**Activity:**
Start at the line that contains "สมาคมวิทยาศาสตร์แห่งประเทศไทยในพระบรม" in the listing below and extract every line through the last, exactly; leave pictures out.
-----
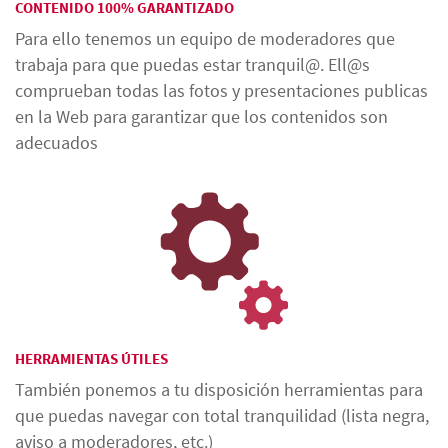
CONTENIDO 100% GARANTIZADO
Para ello tenemos un equipo de moderadores que
trabaja para que puedas estar tranquil@. Ell@s
comprueban todas las fotos y presentaciones publicas
en la Web para garantizar que los contenidos son
adecuados
HERRAMIENTAS ÚTILES
También ponemos a tu disposición herramientas para
que puedas navegar con total tranquilidad (lista negra,
aviso a moderadores, etc.)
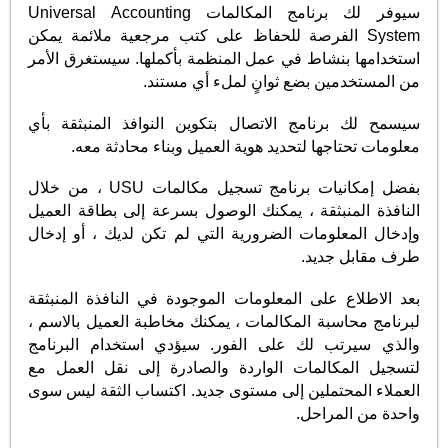
سيوفر لك برنامج المكالمات Universal Accounting
System الفرصة للحفاظ على كتب مرجعية ملائمة يمكن
استخدامها بنشاط في عمل المنظمة بأكملها. سيستغرق الأمر
من المستخدمين بضع ثوانٍ لملء أي مستند.
سيسمح لك برنامج الاتصال بتكوين النوافذ المنبثقة بأي
معلومات تحتاجها لتحديد هوية العميل وبناء محادثة معه.
بفضل إمكانيات برنامج تسجيل مكالمات USU ، من خلال
النافذة المنبثقة ، يمكنك الوصول بسرعة إلى بطاقة العميل
وإدخال المعلومات الضرورية التي لم تكن لديك ، أو إدخال
طرف مقابل جديد.
بعد الاطلاع على المعلومات الموجودة في النافذة المنبثقة
لبرنامج محاسبة المكالمات ، يمكنك مخاطبة العميل بالاسم ،
والذي سيرتب لك على الفور. سيؤدي استخدام البرنامج
لتسجيل المكالمات الواردة والصادرة إلى نقل العمل مع
العملاء المحتملين إلى مستوى جديد. اكتساب الثقة ليس سوى
واحدة من المراحل.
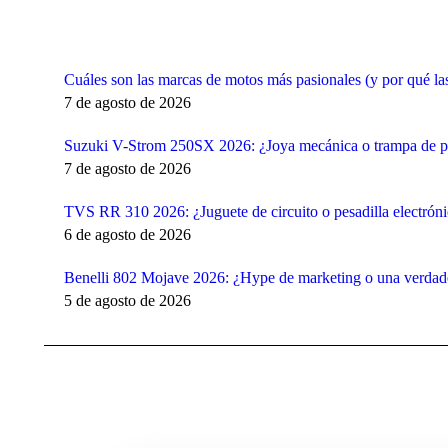
Cuáles son las marcas de motos más pasionales (y por qué las
7 de agosto de 2026
Suzuki V-Strom 250SX 2026: ¿Joya mecánica o trampa de pe
7 de agosto de 2026
TVS RR 310 2026: ¿Juguete de circuito o pesadilla electrónic
6 de agosto de 2026
Benelli 802 Mojave 2026: ¿Hype de marketing o una verda
5 de agosto de 2026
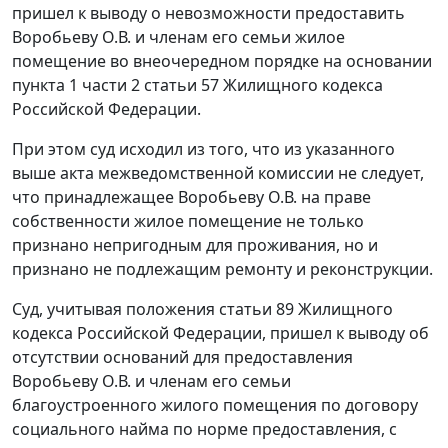
пришел к выводу о невозможности предоставить
Воробьеву О.В. и членам его семьи жилое
помещение во внеочередном порядке на основании
пункта 1 части 2 статьи 57
Жилищного кодекса
Российской Федерации.
При этом суд исходил из того, что из указанного
выше акта межведомственной комиссии не следует,
что принадлежащее Воробьеву О.В. на праве
собственности жилое помещение не только
признано непригодным для проживания, но и
признано не подлежащим ремонту и реконструкции.
Суд, учитывая положения
статьи 89
Жилищного
кодекса Российской Федерации, пришел к выводу об
отсутствии оснований для предоставления
Воробьеву О.В. и членам его семьи
благоустроенного жилого помещения по договору
социального найма по норме предоставления, с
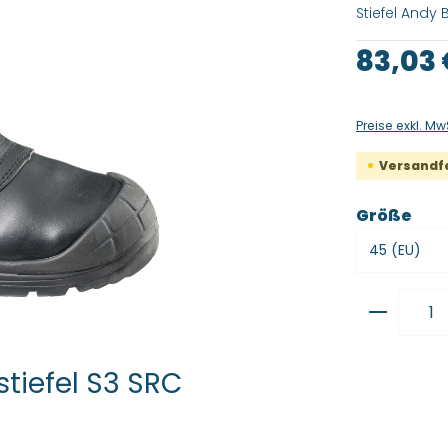
Stiefel Andy 
Regulärer Pre
83,03
Preise exkl. Mw
Versandfer
aus
Größe
Produkt
tiefel S3 SRC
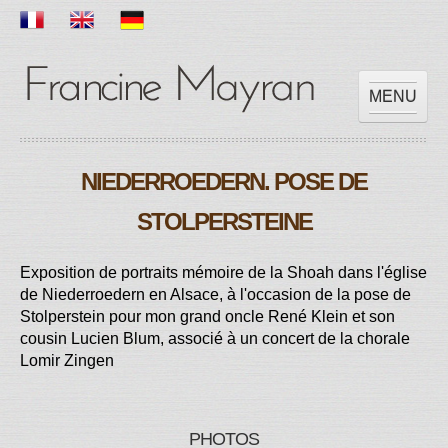
MENU
ACCUEIL
NIEDERROEDERN. POSE DE
OEUVRES
EXPOSITIONS
STOLPERSTEINE
SCOLAIRE
PRESSES
Exposition de portraits mémoire de la Shoah dans l'église
de Niederroedern en Alsace, à l'occasion de la pose de
VIDEOS
Stolperstein pour mon grand oncle René Klein et son
CONTACT
cousin Lucien Blum, associé à un concert de la chorale
Lomir Zingen
PHOTOS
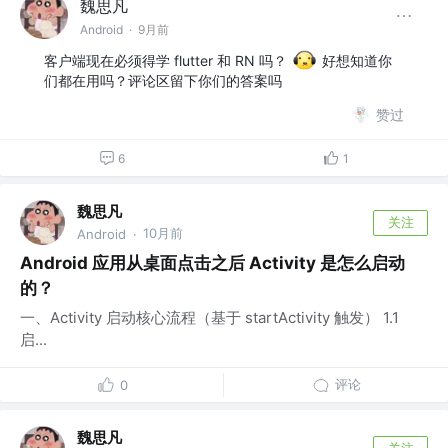
魏思凡
Android
·
9月前
客户端现在必须得学 flutter 和 RN 吗？
好想知道你
们都在用吗？评论区留下你们的答案吗
赞过
6
1
魏思凡
关注
10月前
Android
·
Android 应用从桌面点击之后 Activity 是怎么启动
的？
一、Activity 启动核心流程（基于 startActivity 触发） 1.1
启...
评论
0
魏思凡
关注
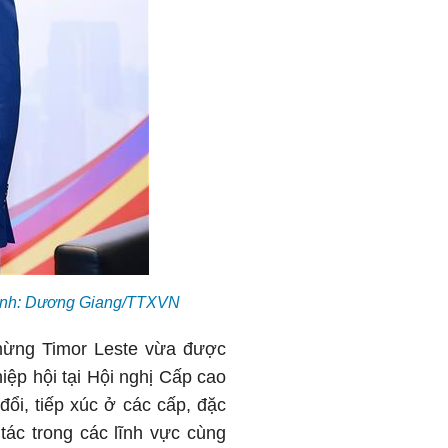
 Ảnh: Dương Giang/TTXVN
 mừng Timor Leste vừa được
iệp hội tại Hội nghị Cấp cao
đổi, tiếp xúc ở các cấp, đặc
 tác trong các lĩnh vực cùng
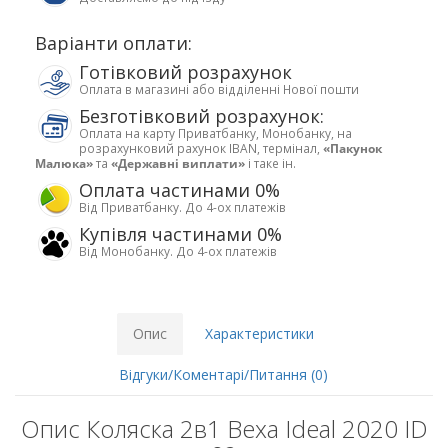
Варіанти оплати:
Готівковий розрахунок
Оплата в магазині або відділенні Нової пошти
Безготівковий розрахунок:
Оплата на карту Приватбанку, Монобанку, на
розрахунковий рахунок IBAN, термінал,
«Пакунок
Малюка»
та
«Державні виплати»
і таке ін.
Оплата частинами 0%
Від Приватбанку. До 4-ох платежів
Купівля частинами 0%
Від Монобанку. До 4-ох платежів
Опис
Характеристики
Відгуки/Коментарі/Питання (0)
Опис Коляска 2в1 Bexa Ideal 2020 ID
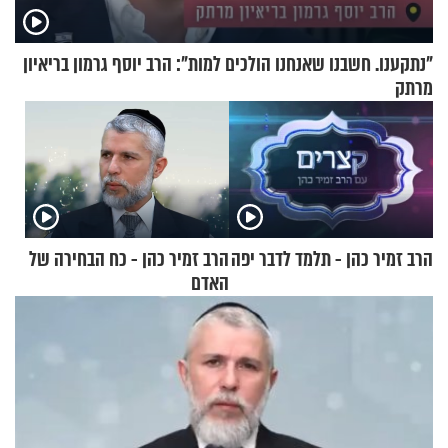
"נתקענו. חשבנו שאנחנו הולכים למות": הרב יוסף גרמון בריאיון
מרתק
הרב זמיר כהן - תלמד לדבר יפה
הרב זמיר כהן - כח הבחירה של
האדם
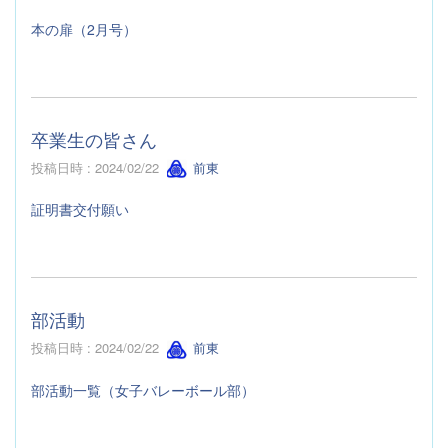
本の扉（2月号）
卒業生の皆さん
投稿日時 : 2024/02/22
前東
証明書交付願い
部活動
投稿日時 : 2024/02/22
前東
部活動一覧（女子バレーボール部）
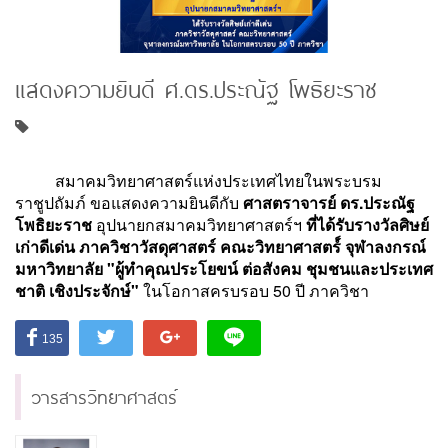
แสดงความยินดี ศ.ดร.ประณัฐ โพธิยะราช
สมาคมวิทยาศาสตร์แห่งประเทศไทยในพระบรม
ราชูปถัมภ์ ขอแสดงความยินดีกับ
ศาสตราจารย์ ดร.ประณัฐ
โพธิยะราช
อุปนายกสมาคมวิทยาศาสตร์ฯ
ที่ได้รับรางวัลศิษย์
เก่าดีเด่น ภาควิชาวัสดุศาสตร์ คณะวิทยาศาสตร์์ จุฬาลงกรณ์
มหาวิทยาลัย "ผู้ทำคุณประโยขน์ ต่อสังคม ชุมชนและประเทศ
ชาติ เชิงประจักษ์"
ในโอกาสครบรอบ 50 ปี ภาควิชา
135
วารสารวิทยาศาสตร์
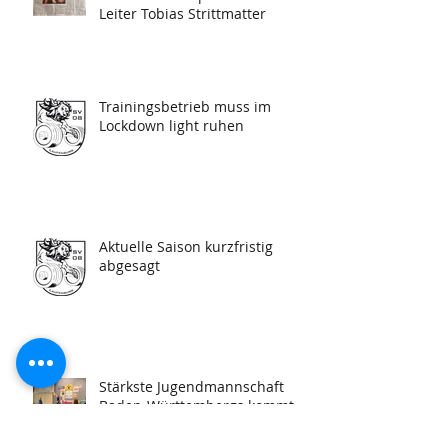
Leiter Tobias Strittmatter
Trainingsbetrieb muss im
Lockdown light ruhen
Aktuelle Saison kurzfristig
abgesagt
Stärkste Jugendmannschaft
Baden-Württembergs kommt
aus Laufenburg - erster Zoom-
Wettkampf!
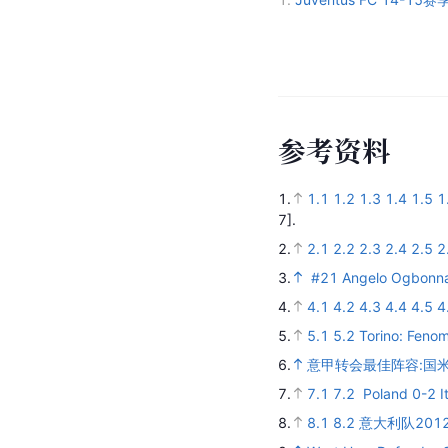
参
考
资
料
1.
1.1
1.2
1.3
1.4
1.5
1
7].
2.
2.1
2.2
2.3
2.4
2.5
2
3.
#21 Angelo Ogbonn
4.
4.1
4.2
4.3
4.4
4.5
4
5.
5.1
5.2
Torino: Fenom
6.
意甲转会最佳阵容:国米
7.
7.1
7.2
Poland 0-2 It
8.
8.1
8.2
意大利队2012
-----
**Expected answer:**
สมาคมวิทยาศาสตร์แห่งประเทศไทยในพระบรม
ราชูปถัมภ์ ขอแสดงความยินดีกับ
ศาสตราจารย์ ดร.ประณัฐ
โพธิยะราช
อุปนายกสมาคมวิทยาศาสตร์ฯ
ที่ได้รับรางวัลศิษย์
เก่าดีเด่น ภาควิชาวัสดุศาสตร์ คณะวิทยาศาสตร์์ จุฬาลงกรณ์
มหาวิทยาลัย "ผู้ทำคุณประโยขน์ ต่อสังคม ชุมชนและประเทศ
ชาติ เชิงประจักษ์"
ในโอกาสครบรอบ 50 ปี ภาควิชา
135
วารสารวิทยาศาสตร์
Leiter Tobias Strittmatter
Trainingsbetrieb muss im
Lockdown light ruhen
Aktuelle Saison kurzfristig
abgesagt
Stärkste Jugendmannschaft
Baden-Württembergs kommt
aus Laufenburg - erster Zoom-
Wettkampf!
参
考
资
料
1.
1.1
1.2
1.3
1.4
1.5
1
7].
2.
2.1
2.2
2.3
2.4
2.5
2
3.
#21 Angelo Ogbonn
4.
4.1
4.2
4.3
4.4
4.5
4
5.
5.1
5.2
Torino: Fenom
6.
意甲转会最佳阵容:国米
7.
7.1
7.2
Poland 0-2 It
8.
8.1
8.2
意大利队2012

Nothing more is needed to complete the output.